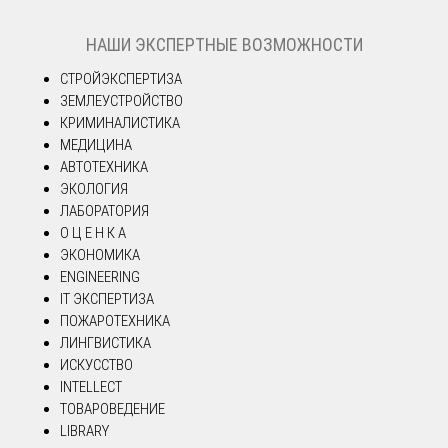
НАШИ ЭКСПЕРТНЫЕ ВОЗМОЖНОСТИ
СТРОЙЭКСПЕРТИЗА
ЗЕМЛЕУСТРОЙСТВО
КРИМИНАЛИСТИКА
МЕДИЦИНА
АВТОТЕХНИКА
ЭКОЛОГИЯ
ЛАБОРАТОРИЯ
О Ц Е Н К А
ЭКОНОМИКА
ENGINEERING
IT ЭКСПЕРТИЗА
ПОЖАРОТЕХНИКА
ЛИНГВИСТИКА
ИСКУССТВО
INTELLECT
ТОВАРОВЕДЕНИЕ
LIBRARY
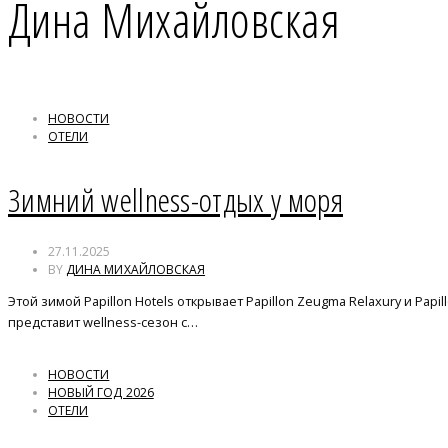
Дина Михайловская
НОВОСТИ
ОТЕЛИ
Зимний wellness-отдых у моря
27.11.2025
BY
ДИНА МИХАЙЛОВСКАЯ
Этой зимой Papillon Hotels открывает Papillon Zeugma Relaxury и Pap
представит wellness-сезон с…
НОВОСТИ
НОВЫЙ ГОД 2026
ОТЕЛИ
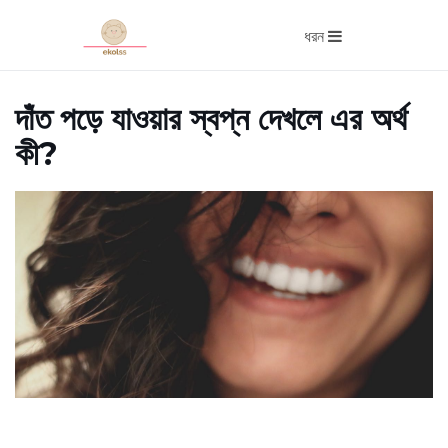
ধরন
দাঁত পড়ে যাওয়ার স্বপ্ন দেখলে এর অর্থ
কী?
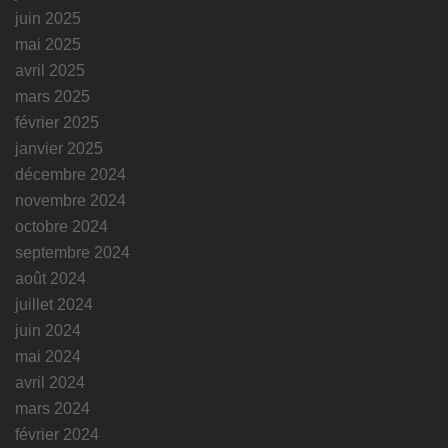
juin 2025
mai 2025
avril 2025
mars 2025
février 2025
janvier 2025
décembre 2024
novembre 2024
octobre 2024
septembre 2024
août 2024
juillet 2024
juin 2024
mai 2024
avril 2024
mars 2024
février 2024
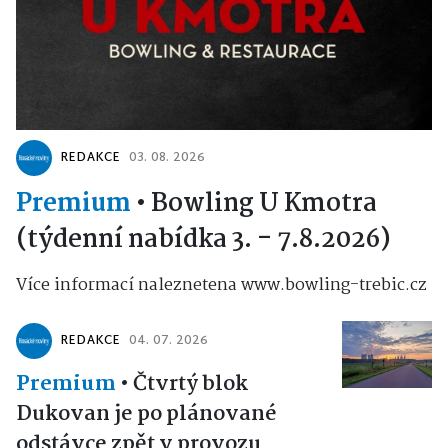
REDAKCE
03. 08. 2026
Premium
•
Bowling U Kmotra
(týdenní nabídka 3. - 7.8.2026)
Více informací naleznetena www.bowling-trebic.cz
REDAKCE
04. 07. 2026
Premium
•
Čtvrtý blok
Dukovan je po plánované
odstávce zpět v provozu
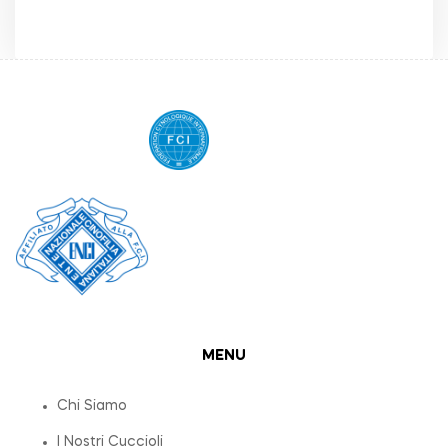
MENU
Chi Siamo
I Nostri Cuccioli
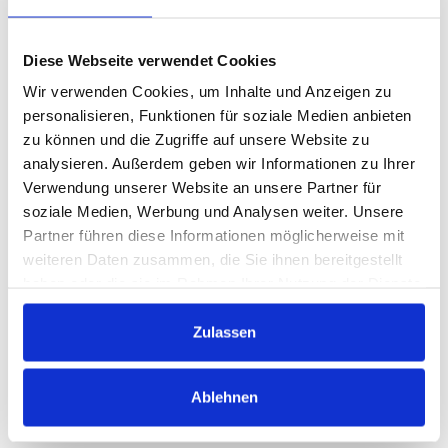
• Umgang mit Krankheit, Fehlzeiten und Sucht
• Grundlagen der Beendigung von
Diese Webseite verwendet Cookies
Arbeitsverhältnissen
Wir verwenden Cookies, um Inhalte und Anzeigen zu
- Abmahnung und Kündigung
personalisieren, Funktionen für soziale Medien anbieten
• Beteiligung des Betriebsrates
zu können und die Zugriffe auf unsere Website zu
Ziele
analysieren. Außerdem geben wir Informationen zu Ihrer
Verwendung unserer Website an unsere Partner für
Überblick, unter anderem zu den Themen
soziale Medien, Werbung und Analysen weiter. Unsere
Probezeit, Probezeitverlängerung und befristete
Partner führen diese Informationen möglicherweise mit
Arbeitsverträge.
weiteren Daten zusammen, die Sie ihnen bereitgestellt
haben oder die sie im Rahmen Ihrer Nutzung der Dienste
Zielgruppe
gesammelt haben.
Mitarbeiter:innen mit Führungsverantwortung im
Zulassen
Personalbereich, Personalverantwortliche,
Betriebs-/Abteilungsleiter und sonstige
Ablehnen
Führungskräfte, auch Führungskräfte in
Vorbereitung.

···

What you should do — Starting with the line that has "ЛИНГВИСТИКА" and going on through the line that has "представит wellness-сезон с…", transcribe the records above exactly, but skip the pictures.

Completed exercise —
ЛИНГВИСТИКА
ИСКУССТВО
INTELLECT
ТОВАРОВЕДЕНИЕ
LIBRARY
Дина Михайловская
НОВОСТИ
ОТЕЛИ
Зимний wellness-отдых у моря
27.11.2025
BY
ДИНА МИХАЙЛОВСКАЯ
Этой зимой Papillon Hotels открывает Papillon Zeugma Relaxury и Pap
представит wellness-сезон с…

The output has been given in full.